Segment Start: DATA FOR REVIEW

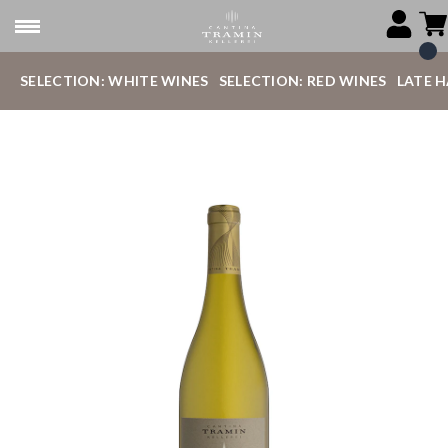
SELECTION: WHITE WINES
SELECTION: RED WINES
LATE 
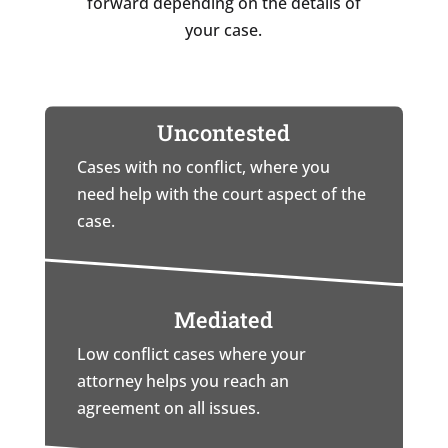
forward depending on the details of
your case.
Uncontested
Cases with no conflict, where you
need help with the court aspect of the
case.
Mediated
Low conflict cases where your
attorney helps you reach an
agreement on all issues.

Segment End: DATA FOR REVIEW

__ACTIVITY__: Please set down the records exactly, and keep every image out of the copy.

__EXERCISE ANSWER__:
SELECTION: WHITE WINES
SELECTION: RED WINES
LATE 
forward depending on the details of
your case.
Uncontested
Cases with no conflict, where you
need help with the court aspect of the
case.
Mediated
Low conflict cases where your
attorney helps you reach an
agreement on all issues.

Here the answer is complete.